By default, Colly follows up to 10 redirects before stopping. However, you can customize this behavior according to your scraping needs. Here's how you can handle redirects in Colly:
1. Set the Maximum Number of Redirects
You can set the maximum number of redirects that Colly will follow by setting the MaxRedirects
attribute of the Collector
:
package main
import (
"fmt"
"github.com/gocolly/colly"
)
func main() {
c := colly.NewCollector(
// Set the maximum number of redirects to follow
colly.MaxRedirects(5),
)
c.OnRequest(func(r *colly.Request) {
fmt.Println("Visiting", r.URL)
})
c.OnResponse(func(r *colly.Response) {
fmt.Println("Visited", r.Request.URL)
})
c.OnError(func(r *colly.Response, err error) {
fmt.Println("Request URL:", r.Request.URL, "failed with response:", r, "\nError:", err)
})
// Start scraping
c.Visit("http://httpbin.org/redirect/1")
}
2. Disable Redirect Handling
If you do not want Colly to follow redirects at all, you can disable redirect handling by setting the CheckRedirect
function on the HTTP Client used by Colly's Collector:
package main
import (
"fmt"
"github.com/gocolly/colly"
"net/http"
)
func main() {
c := colly.NewCollector()
// Set the CheckRedirect function to the http.Client
c.WithTransport(&http.Transport{
Proxy: http.ProxyFromEnvironment,
})
c.CheckRedirect = func(req *http.Request, via []*http.Request) error {
// Returning an error prevents the redirect
return http.ErrUseLastResponse
}
c.OnRequest(func(r *colly.Request) {
fmt.Println("Visiting", r.URL)
})
c.OnResponse(func(r *colly.Response) {
fmt.Println("Visited", r.Request.URL)
})
// Start scraping
c.Visit("http://httpbin.org/redirect/1")
}
In the code above, the CheckRedirect
function is set to always return http.ErrUseLastResponse
, which effectively stops the redirect handling. This means Colly will make the initial request and then stop, regardless of whether the server sends a redirect response.

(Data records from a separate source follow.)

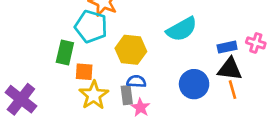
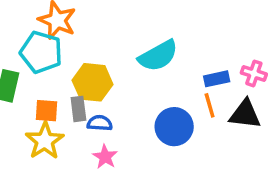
black triangle: (230, 69) -> (245, 114), moved
orange square: (84, 72) -> (47, 111), moved
orange line: (233, 90) -> (210, 105), moved
gray rectangle: (127, 95) -> (78, 109), moved

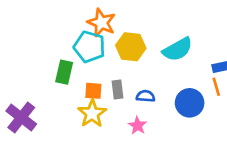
yellow hexagon: (93, 82) -> (131, 47), moved
blue semicircle: (100, 123) -> (145, 96), moved

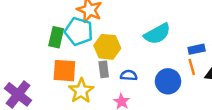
yellow hexagon: (131, 47) -> (107, 47), moved
green rectangle: (64, 72) -> (56, 37), moved
orange square: (93, 91) -> (64, 71), moved, size x1.5

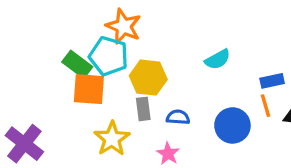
cyan semicircle: (157, 34) -> (218, 59), size x0.7
green rectangle: (56, 37) -> (77, 64), turned -66
orange square: (64, 71) -> (89, 89), moved

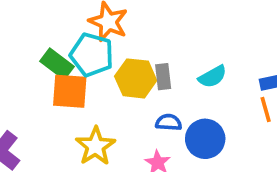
cyan semicircle: (218, 59) -> (213, 77), moved
gray rectangle: (143, 109) -> (163, 77), moved
blue circle: (232, 125) -> (205, 139), moved

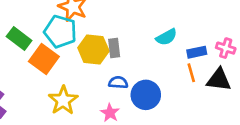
green rectangle: (57, 64) -> (19, 38), moved
cyan semicircle: (213, 77) -> (166, 37), moved
orange square: (70, 91) -> (44, 59), turned 32

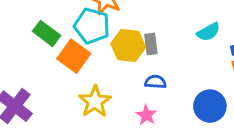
blue circle: (146, 95) -> (210, 106), moved

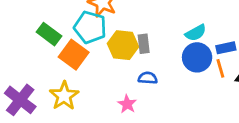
yellow star: (95, 101) -> (64, 96), moved
blue circle: (210, 106) -> (197, 57), moved
pink star: (146, 115) -> (127, 104), moved

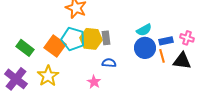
cyan pentagon: (90, 27) -> (73, 39), moved
green rectangle: (49, 34) -> (25, 48), moved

3. Handling Redirects Manually
You can also handle redirects manually by checking the response status code. If it's in the 3xx range, you can manually issue a request to the Location
header:
package main
import (
"fmt"
"github.com/gocolly/colly"
"net/http"
)
func main() {
c := colly.NewCollector()
c.OnResponse(func(r *colly.Response) {
if r.StatusCode >= 300 && r.StatusCode < 400 {
// Get the redirect location from the headers
location := r.Headers.Get("Location")
fmt.Printf("Redirecting to: %s\n", location)
// Visit the location
err := c.Visit(r.Request.AbsoluteURL(location))
if err != nil {
fmt.Printf("Redirect failed: %s\n", err.Error())
}
} else {
fmt.Println("Visited", r.Request.URL)
}
})
// Start scraping
c.Visit("http://httpbin.org/redirect/1")
}
Remember that when you manually handle redirects, you are responsible for preventing infinite redirect loops. You should keep track of the URLs visited and the number of redirects followed to avoid such issues.
By adjusting Colly's redirect handling settings, you can ensure that your web scraper behaves exactly as needed when encountering redirects during the scraping process.